12 juin 2024 : publication du communiqué de l’USS "La Suisse recule dans l’indice international de la liberté syndicale https://www.uss.ch/themes/travail/detail/la-suisse-recule-dans-lindice-international-de-la-liberte-syndicale Communiqué paru à la suite de la publication du « Nouvel indice des droits dans le monde et de la protection des droits des travailleurs et travailleuses », de la Confédération internationale des syndicats (CSI). En effet, durant la dernière période sous revue, ce rapport indique que 21 personnes ont été abusivement licenciées pour leurs activités syndicales et parce qu’elles s’étaient engagées pour des droits collectifs stipulés dans des conventions collectives de travail (CCT). La Suisse fait partie des 13 pays qui ont vu leur note empirer. Les notes vont de 1 (violations sporadiques des droits) à 5 (aucune garantie des droits). La publication de la CSI met en évidence aussi que la note moyenne de l’Europe s’est dégradée, passant de 2,56 en 2023 à 2,73 en 2024,affichant une détérioration continue par rapport à sa note de 1,84 en 2014 et le recul le plus important de toutes les régions du monde au cours des dix dernières années.

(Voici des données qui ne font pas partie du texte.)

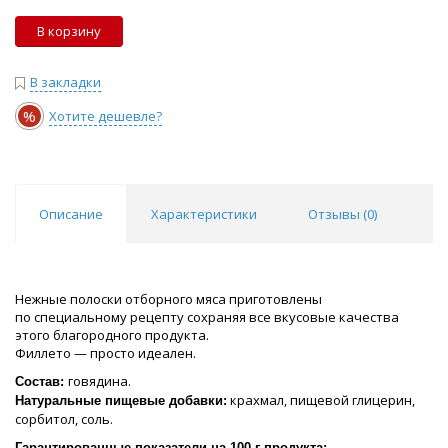
В корзину
В закладки
%
Хотите дешевле?
Описание
Характеристики
Отзывы (
0
)
Нежные полоски отборного мяса приготовлены
по специальному рецепту сохраняя все вкусовые качества
этого благородного продукта.
Филлето — просто идеален.
говядина.
Состав:
крахмал, пищевой глицерин,
Натуральные пищевые добавки:
сорбитол, соль.
Гарантированные показатели на 100 г продукта: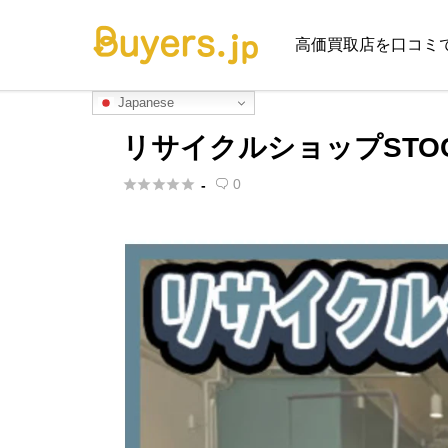
高価買取店を口コミ
Japanese
リサイクルショップSTOC





0
-


13 mars 2025 : le Conseil fédéral publie le Rapport explicatif relatif à l’ouverture de la procédure de consultation sur les Bilatérales III. Son Avant-projet d’Arrêté fédéral présente des nouvelles protections contre les licenciements syndicaux : on peut lire à l’Art. 335p 5. Sanction en cas de non-respect de la procédure Le congé est nul si la procédure prévue aux art. 335l à 335n n’a pas été respectée ; et à l’Art. 336a, al. 4 b. Sanctions 4 Si le licenciement d’un travailleur au sens de l’art. 335l, al. 1 est abusif, l’indemnité ne peut s’élever au maximum qu’au montant correspondant à dix mois de salaire du travailleur.

19 mai 2025 : lors de la Journée nationale de l’industrie d’Unia à Berne, Parmelin annonce un projet d’amélioration de la protection contre les licenciements abusifs qui est aussi la 14e mesure d’accompagnement du paquet « Bilatérales 3 » des accords Suisse-UE. https://www.news.admin.ch/fr/newnsb/QYYALwOXkMEDwrAvlIbGd Il annonce aussi que celle-ci est conditionnée au retrait de la plainte de l’USS à l’OIT. Or, ce projet d’amélioration ne répond pas à la Convention 98 de l’Organisation internationale du Travail (OIT), ni à la recommandation du comité de la liberté syndicale de l’OIT qui exige de la Suisse d’adapter sa loi pour protéger les délégués syndicaux en prévoyant la nullité du licenciement telle qu’elle existe dans la loi sur l’égalité.

22 novembre 2025 : au Congrès des femmes de l’USS, Gabriela Medici, co-responsable du secrétariat central de l’USS, a affirmé que « si l’OIT accepte le changement de loi (introduisant la 14e mesure, ndr) et classe la plainte, l’USS ne s’y opposera pas ».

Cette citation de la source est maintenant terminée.